At the age of 17, Bert acquired a passion for trucks, driving an ex-American Army 6-wheel drive GMC logger for his older brother hauling logs from the Kaimai Forest. No one checked to see if he had a licence or if he was old enough, but he continued to drive for a year or two without one.
In 1950, at the age of 20, Bert met a girl named Joyce who was working in Tauranga. They moved to Australia and married, later having 4 children, Cynthia, Robert, Phillip and Andrew. The three older children are still involved in transport today.
After arriving back in NZ, they went to live in Netherton near Paeroa where Bert got a job with Sarjant’s Transport driving an “S” model Bedford tractor and semi-trailer unit.
In 1953, he realized his dream and bought a small rundown transport company at Pongakawa, just out of Te Puke.

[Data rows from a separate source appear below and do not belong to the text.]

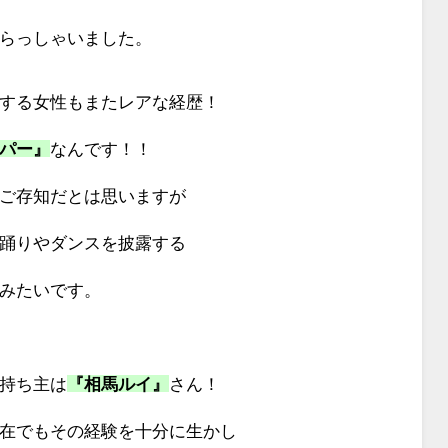
らっしゃいました。
する女性もまたレアな経歴！
パー』
なんです！！
ご存知だとは思いますが
踊りやダンスを披露する
みたいです。
持ち主は
『相馬ルイ』
さん！
在でもその経験を十分に生かし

Buying this business brought him into his first contact with the New Zealand Road Transport Association, which has continued until today.
Having grown to a four-truck business, in 1963 Bert and 5 other operators formed Te Puke Transport, enabling them to operate efficiently with fewer vehicles covering all fields of transport, primarily fertiliser and livestock cartage. He repowered new and older Commer TS3s with Perkins V8 engines, making them a great work truck. He also developed a telescopic drawbar air operated from the driver’s seat.

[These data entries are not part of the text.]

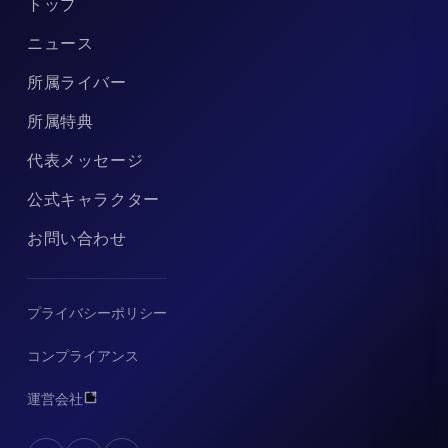
トップ
ニュース
所属ライバー
所属特典
代表メッセージ
公式キャラクター
お問い合わせ
プライバシーポリシー
コンプライアンス
運営会社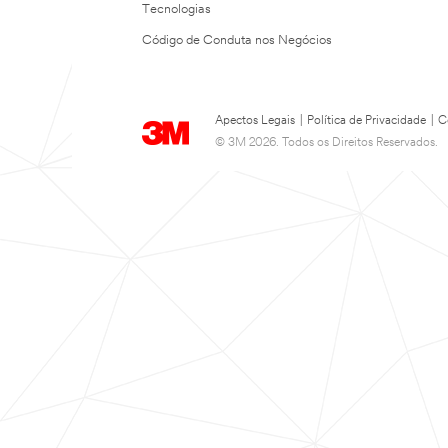
Tecnologias
Código de Conduta nos Negócios
Apectos Legais
|
Política de Privacidade
|
C
© 3M 2026. Todos os Direitos Reservados.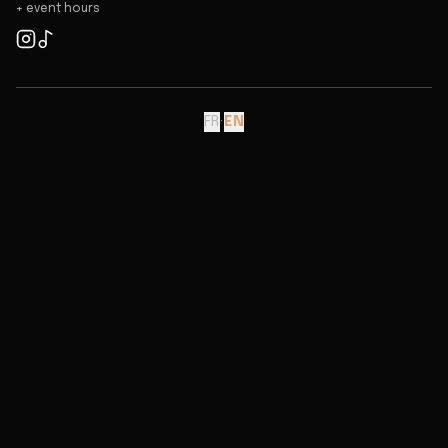
+ event hours
FR
·
EN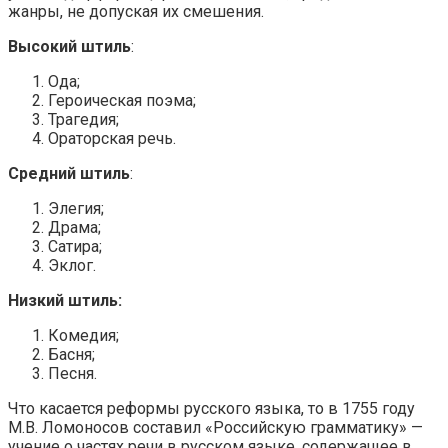
жанры, не допуская их смешения.
Высокий штиль
:
Ода;
Героическая поэма;
Трагедия;
Ораторская речь.
Средний штиль
:
Элегия;
Драма;
Сатира;
Эклог.
Низкий штиль:
Комедия;
Басня;
Песня.
Что касается реформы русского языка, то в 1755 году
М.В. Ломоносов составил «Российскую грамматику» —
учение о частях речи в русском языке, содержащее в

Sadly, Joyce died in 1972, which changed Bert’s direction and in 1974, he and his new partner Leslie, moved to Edgecumbe, with their combined three younger children, Andrew, Michelle and Toni, to run the then depot held by Te Puke Transport. By 1977, Bert had also acquired a three-truck business and shingle pit. In the early 1980s Bert bought 2 logging trucks with contracts and the logging side of the business grew.
In 1987 Edgecumbe had a major earthquake and Bert spent many hours driving the damaged roads checking for safety for the Ministry of Works and distributing tarpaulins. Fortunately, they had just built a new fertilizer shed which much appreciated by the 100 + people who had to spend the night in it. The family lived in the office as the roads were not very safe and the only communication was with battery operated radios in the vehicles.

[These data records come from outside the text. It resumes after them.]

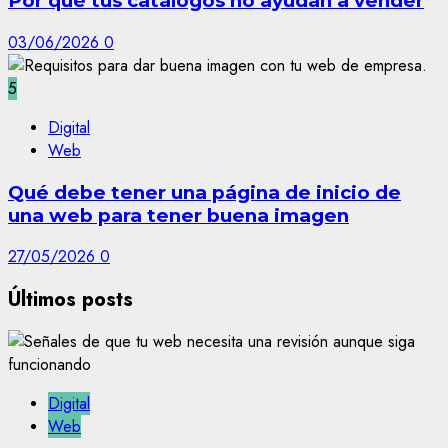
Por qué tus catálogos no ayudan a vender
03/06/2026
0
5
Digital
Web
Qué debe tener una página de inicio de
una web para tener buena imagen
27/05/2026
0
Últimos posts
Digital
Web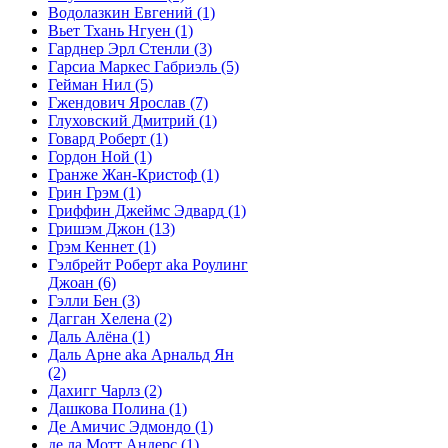
Водолазкин Евгений
(1)
Вьет Тхань Нгуен
(1)
Гарднер Эрл Стенли
(3)
Гарсиа Маркес Габриэль
(5)
Гейман Нил
(5)
Гжендович Ярослав
(7)
Глуховский Дмитрий
(1)
Говард Роберт
(1)
Гордон Ной
(1)
Гранже Жан-Кристоф
(1)
Грин Грэм
(1)
Гриффин Джеймс Эдвард
(1)
Гришэм Джон
(13)
Грэм Кеннет
(1)
Гэлбрейт Роберт aka Роулинг
Джоан
(6)
Гэлли Бен
(3)
Дагган Хелена
(2)
Даль Алёна
(1)
Даль Арне aka Арнальд Ян
(2)
Дахигг Чарлз
(2)
Дашкова Полина
(1)
Де Амичис Эдмондо
(1)
де ла Мотт Андерс
(1)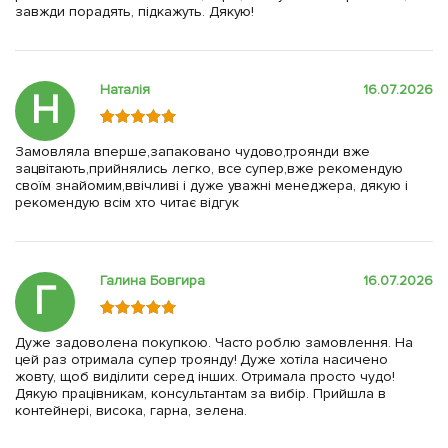
завжди порадять, підкажуть. Дякую!
Наталія
16.07.2026
Н
Замовляла вперше,запаковано чудово,троянди вже
зацвітають,прийнялись легко, все супер,вже рекомендую
своїм знайомим,ввічливі і дуже уважні менеджера, дякую і
рекомендую всім хто читає відгук
Галина Бовгира
16.07.2026
Г
Дуже задоволена покупкою. Часто роблю замовлення. На
цей раз отримала супер троянду! Дуже хотіла насичено
жовту, щоб виділити серед інших. Отримала просто чудо!
Дякую працівникам, консультантам за вибір. Прийшла в
контейнері, висока, гарна, зелена.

Bert always supported the local community, sponsoring Top School, helping the local farming museum and shifting a toilet block to Ruatoki for the education department.
Bert’s 25-truck business was sold in 1997 to allow him to enjoy his passion for vintage commercial vehicle, the first being a 1936 International C 1 purchased in 1990 which was the beginning of a collection of 100+ much loved vehicles. With the assistance of the local vintage car club, Bert started the Annual Vintage Commercial Rally, having up to 100 old vehicles travelling the country with their enthusiastic owners from both North and South Islands. The NZRTA has recently honoured Bert with a Life Membership after 63 years.